**Exercise objective:** Please count the lines in the entries below that include the word "trong", and give only the number.

**Recorded data:**
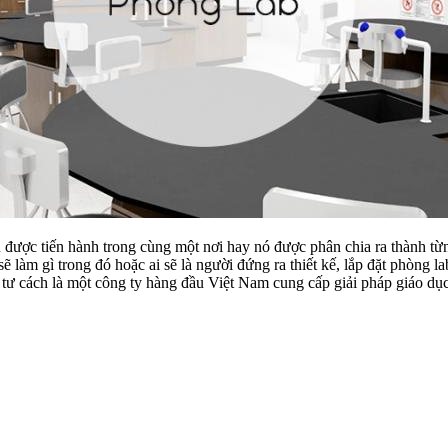
u được tiến hành trong cùng một nơi hay nó được phân chia ra thành t
sẽ làm gì trong đó hoặc ai sẽ là người đứng ra thiết kế, lắp đặt phò
i tư cách là một công ty hàng đầu Việt Nam cung cấp giải pháp giáo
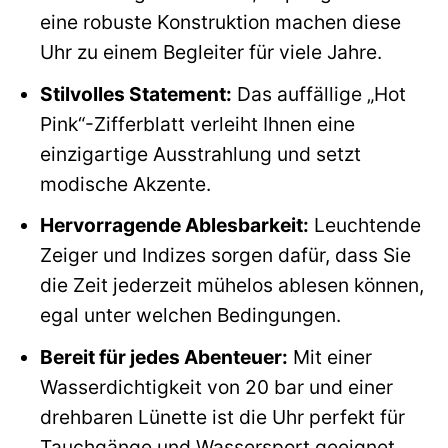
eine robuste Konstruktion machen diese
Uhr zu einem Begleiter für viele Jahre.
Stilvolles Statement:
Das auffällige „Hot
Pink“-Zifferblatt verleiht Ihnen eine
einzigartige Ausstrahlung und setzt
modische Akzente.
Hervorragende Ablesbarkeit:
Leuchtende
Zeiger und Indizes sorgen dafür, dass Sie
die Zeit jederzeit mühelos ablesen können,
egal unter welchen Bedingungen.
Bereit für jedes Abenteuer:
Mit einer
Wasserdichtigkeit von 20 bar und einer
drehbaren Lünette ist die Uhr perfekt für
Tauchgänge und Wassersport geeignet.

**Output below:** 2